RabbitmqFileDescriptorsUsage #
A node use more than 90% of file descriptors
Alert Rule
alert: RabbitmqFileDescriptorsUsage
annotations:
description: |-
A node use more than 90% of file descriptors
VALUE = {{ $value }}
LABELS = {{ $labels }}
runbook: https://srerun.github.io/prometheus-alerts/runbooks/rabbitmq-exporter/rabbitmqfiledescriptorsusage/
summary: RabbitMQ file descriptors usage (instance {{ $labels.instance }})
expr: rabbitmq_process_open_fds / rabbitmq_process_max_fds * 100 > 90
for: 2m
labels:
severity: warning
Here is a sample runbook for the RabbitmqFileDescriptorsUsage
alert:
Meaning #
The RabbitmqFileDescriptorsUsage
alert is triggered when a RabbitMQ node is using more than 90% of its available file descriptors. File descriptors are a finite system resource that allows a process to access files, sockets, and other system resources.
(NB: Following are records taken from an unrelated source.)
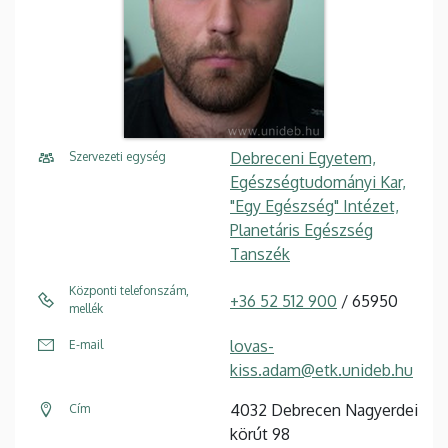
Debreceni Egyetem,
Szervezeti egység
Egészségtudományi Kar,
"Egy Egészség" Intézet,
Planetáris Egészség
Tanszék
Központi telefonszám,
+36 52 512 900
/ 65950
mellék
lovas-
E-mail
kiss.adam@etk.unideb.hu
4032 Debrecen Nagyerdei
Cím
körút 98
If a RabbitMQ node exhausts its available file descriptors, it may become unable to accept new connections, leading to performance issues and potential downtime.
Impact #
If left unchecked, high file descriptor usage can cause:
- Connection failures: New connections to RabbitMQ may be refused, leading to application errors and downtime.
- Performance issues: RabbitMQ may experience increased latency, decreased throughput, and reduced overall performance.
- Instability: Prolonged high file descriptor usage can lead to RabbitMQ node crashes or instability.
Diagnosis #
To diagnose the issue, follow these steps:
- Check the RabbitMQ node’s file descriptor usage: Use the
rabbitmqctl
command to check the current file descriptor usage:rabbitmqctl status | grep "file descriptors"
- Identify the cause of high file descriptor usage: Investigate recent changes to the RabbitMQ configuration, plugin installations, or application behavior that may be contributing to the high usage.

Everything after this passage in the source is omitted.